И тут мне стало стыдно, я вдруг вспомнил, как я уединялся с Герой на берегу реки, как валялся в кустах у больницы с Валей Похожевой, и неожиданно почувствовал, что безо всякой на то причины обидел двух незнакомых мне людей, которые, может быть, и не отличались какой-то идеальной, расписанной в умных книгах моральной чистотой, но вполне могли быть счастливы в пределах этого заросшего небольшим лесом пространства, и мне сразу же захотелось подойти к ним и извиниться, что я и сделал, то есть я опять подошел к бурьяну и опять услышал хорошо знакомые стоны, переходящие в ликующие повизгивания, и мне надо было бы уйти, но я почему-то, и сам не знаю почему, довольно-таки ясно и четко извинился, причем от себя я такого странного поведения не ожидал, и, может, поэтому меня даже прошиб озноб или еще чего-то, но в общем, я ничего не соображал.

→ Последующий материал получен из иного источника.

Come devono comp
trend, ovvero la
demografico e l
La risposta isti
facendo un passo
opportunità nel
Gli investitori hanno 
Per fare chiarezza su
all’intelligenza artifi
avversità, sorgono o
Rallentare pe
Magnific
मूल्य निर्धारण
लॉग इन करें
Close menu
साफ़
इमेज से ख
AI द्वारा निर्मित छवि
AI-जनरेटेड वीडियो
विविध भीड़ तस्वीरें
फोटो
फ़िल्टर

Из бурьяна показалась голова того самого мужика.
– Ты чего это?! – удивленно прищурился он.
– Да, я ничего, я просто решил извиниться. Так что извините меня, пожалуйста! – запинаясь, я еле повторил свою фразу, а мужик вдруг громко захохотал.
Тут же из бурьяна выпорхнула голова его женщины. Она с лукавой улыбкой взглянула на меня и тоже залилась идиотским смехом.

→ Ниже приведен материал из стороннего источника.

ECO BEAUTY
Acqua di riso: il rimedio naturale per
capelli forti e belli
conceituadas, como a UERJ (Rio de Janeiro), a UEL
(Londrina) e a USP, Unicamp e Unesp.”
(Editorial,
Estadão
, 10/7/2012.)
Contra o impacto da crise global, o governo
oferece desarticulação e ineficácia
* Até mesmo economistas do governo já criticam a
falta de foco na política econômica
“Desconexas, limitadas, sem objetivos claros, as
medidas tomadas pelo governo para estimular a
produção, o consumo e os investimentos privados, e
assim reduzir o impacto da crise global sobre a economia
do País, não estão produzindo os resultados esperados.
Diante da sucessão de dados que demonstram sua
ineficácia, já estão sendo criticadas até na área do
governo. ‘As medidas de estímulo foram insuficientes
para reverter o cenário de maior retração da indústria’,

Я стоял в нерешительности, переминаясь с ноги на ногу, и все никак не мог придумать, как бы побыстрее выйти из этой нелепой ситуации, и поэтому извинился перед ними в третий раз. Теперь они уже не смеялись, а хрюкали.
Тогда я в четвертый раз сказал им: «Извините меня, пожалуйста!»
Они уже не хрюкали, а стонали, причем их стон нисколько не отличался от того самого животного и похотливого стона, который они совсем недавно воспроизводили вдвоем, и мне почему-то самому стало смешно, и я громко рассмеялся, но они вдруг перестали смеяться и уже с явной ненавистью глядели на меня, но стоило мне еще лишь раз извиниться перед ними, как они тут же взорвались новой порцией смеха, и вообще мне стоило большого труда сойти с места и уйти от них. Где-то глубоко у себя под сердцем я чувствовал Геру, а, может, это был ее диббук, который не давал мне покоя и все время говорил моими устами и управлял моей волей.